The first commercial PET/CT systems began to appear in 2001, and the technology took off rapidly, but there are still only slightly more than 3,000 PET/CT systems in operation in the United States, according to David Townsend, PhD, who was involved with the development of the first PET/CT system and is the director of the molecular imaging and translational research program at the University of Tennessee Graduate School of Medicine in Knoxville.
"Last year there were something like 1.7 million PET/CT scans performed, whereas there were 20 million to 30 million CT scans done," Townsend says. "Certainly, there are still places where access to the technology is difficult, and it is not easy to get a PET/CT, so patients tend to be sent for CT."

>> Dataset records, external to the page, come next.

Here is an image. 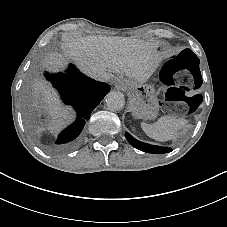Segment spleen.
<instances>
[{
    "mask_svg": "<svg viewBox=\"0 0 227 227\" xmlns=\"http://www.w3.org/2000/svg\"><path fill=\"white\" fill-rule=\"evenodd\" d=\"M186 124V119H175L169 116H163L153 124L142 123L141 127L147 136L157 141L164 142L175 139L177 131Z\"/></svg>",
    "mask_w": 227,
    "mask_h": 227,
    "instance_id": "obj_1",
    "label": "spleen"
}]
</instances>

However, he suggests that a bigger issue might simply be a lack of education about the benefits of PET/CT among physicians. "There is almost a knee-jerk reaction [to order a CT] because CT has been around since 1972," says Townsend. He notes that head and neck cancer patients often will be referred for a CT scan and then for a PET/CT when the physicians find that they need more information. In many of these cases, patients simply could have had PET/CT in the first place, adds Townsend, noting that most major medical institutions now go straight to PET/CT in these cases.
Financial matters also clearly figure into utilization of PET/CT, according to Daniel Mollura, MD, a fellow in the Division of Nuclear Medicine, Department of Radiology, at Johns Hopkins University School of Medicine in Baltimore, MD. "There is a high cost associated with starting a PET/CT service in a medical center, so dropping reimbursements would make it more difficult for imaging centers to build the service," he says.
Despite these roadblocks, however, Mollura believes that additional research likely will drive increased utilization of PET/CT. "As more data is discovered, more oncologists may change their management patterns, which includes the choice of imaging modality for monitoring," he says.